Experimenting with R Markdown. We’ll use the iris dataset:
## Read in and summarize the data
data(iris)
str(iris)
## 'data.frame': 150 obs. of 5 variables:
## $ Sepal.Length: num 5.1 4.9 4.7 4.6 5 5.4 4.6 5 4.4 4.9 ...
## $ Sepal.Width : num 3.5 3 3.2 3.1 3.6 3.9 3.4 3.4 2.9 3.1 ...
## $ Petal.Length: num 1.4 1.4 1.3 1.5 1.4 1.7 1.4 1.5 1.4 1.5 ...
## $ Petal.Width : num 0.2 0.2 0.2 0.2 0.2 0.4 0.3 0.2 0.2 0.1 ...

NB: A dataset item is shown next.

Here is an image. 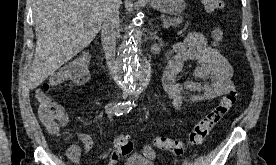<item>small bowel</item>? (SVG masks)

## $ Species : Factor w/ 3 levels "setosa","versicolor",..: 1 1 1 1 1 1 1 1 1 1 ...
summary(iris)
## Sepal.Length Sepal.Width Petal.Length Petal.Width
## Min. :4.300 Min. :2.000 Min. :1.000 Min. :0.100
## 1st Qu.:5.100 1st Qu.:2.800 1st Qu.:1.600 1st Qu.:0.300
## Median :5.800 Median :3.000 Median :4.350 Median :1.300
## Mean :5.843 Mean :3.057 Mean :3.758 Mean :1.199
## 3rd Qu.:6.400 3rd Qu.:3.300 3rd Qu.:5.100 3rd Qu.:1.800
## Max. :7.900 Max. :4.400 Max. :6.900 Max. :2.500
## Species
## setosa :50
## versicolor:50
## virginica :50
##
##
##
We see that there are 150 total observations of anatomical characteristics of three iris species. A visualization using ggplot2:
Observations:
Try the linear discriminant as implemented in MASS.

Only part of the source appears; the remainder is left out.